Durante os quatro dias que Allan filmou na casa do artista – onde o filme se passa quase inteiramente, – eles deixam escapar uma cumplicidade que normalmente é pouco explorada entre documentaristas e documentados. Darel faz questão de conversar com Allan sobre o filme, sobre as diferenças entre as câmeras dos dois, sobre o processo de edição e o que fazer com o material final, talvez excitado pela presença de outra pessoa em um ambiente que costuma lhe levar à solidão, que ele diz ser o tema de seus vídeos. Em dado momento, o pintor pergunta “Tem festival pra isso?”, ao que o diretor responde: “Festival é o que não falta. Todo mês tem um”, o que provocou risadas no público que assistiu à estreia do filme na Mostra de Tiradentes.

Aos 85 anos, Darel é mais conhecido no meio acadêmico do que pelo público, o que torna a forma quase rústica com que Allan conduz a abordagem a sua obra uma escolha arriscada, mas muito mais instigante do que seria o tratamento tradicional.

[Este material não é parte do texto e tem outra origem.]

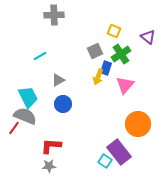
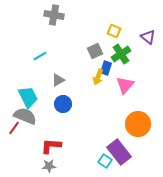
gray cross: rotated 12 degrees clockwise
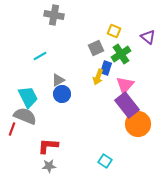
gray square: moved 1 px right, 3 px up
blue circle: moved 1 px left, 10 px up
red line: moved 2 px left, 1 px down; rotated 16 degrees counterclockwise
red L-shape: moved 3 px left
purple rectangle: moved 8 px right, 47 px up
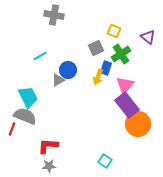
blue circle: moved 6 px right, 24 px up
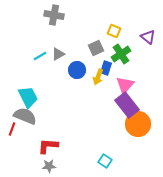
blue circle: moved 9 px right
gray triangle: moved 26 px up
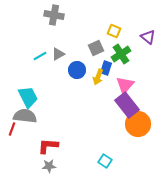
gray semicircle: rotated 15 degrees counterclockwise
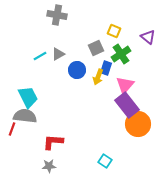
gray cross: moved 3 px right
red L-shape: moved 5 px right, 4 px up
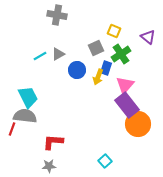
cyan square: rotated 16 degrees clockwise
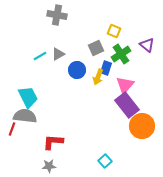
purple triangle: moved 1 px left, 8 px down
orange circle: moved 4 px right, 2 px down
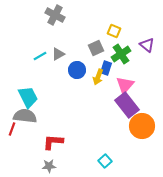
gray cross: moved 2 px left; rotated 18 degrees clockwise
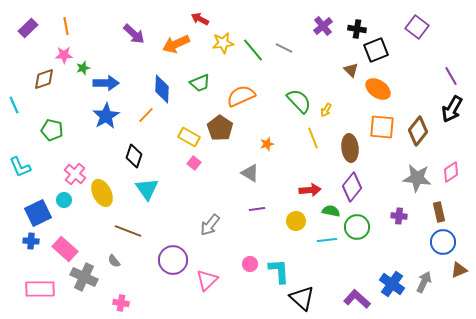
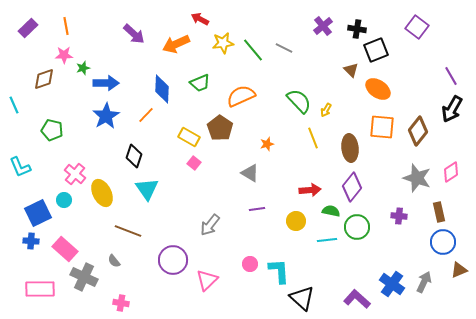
gray star at (417, 178): rotated 12 degrees clockwise
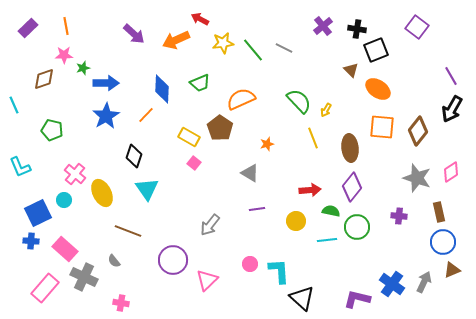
orange arrow at (176, 44): moved 4 px up
orange semicircle at (241, 96): moved 3 px down
brown triangle at (459, 270): moved 7 px left
pink rectangle at (40, 289): moved 5 px right, 1 px up; rotated 48 degrees counterclockwise
purple L-shape at (357, 299): rotated 28 degrees counterclockwise
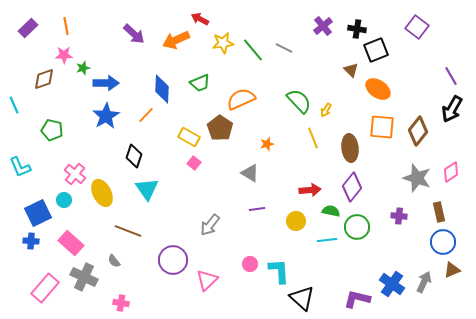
pink rectangle at (65, 249): moved 6 px right, 6 px up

O diretor nos apresenta à vasta coleção de quadros, gravuras e desenhos inacabados do artista sem se preocupar com seus métodos de trabalho, materiais ou inspirações, o que seria de se esperar de um documentário sobre um pintor. Mas a pintura é apenas uma das várias camadas de Darel, que se recusa a pintar para a câmera a menos que esteja realmente inspirado, e Allan usa isso a seu favor.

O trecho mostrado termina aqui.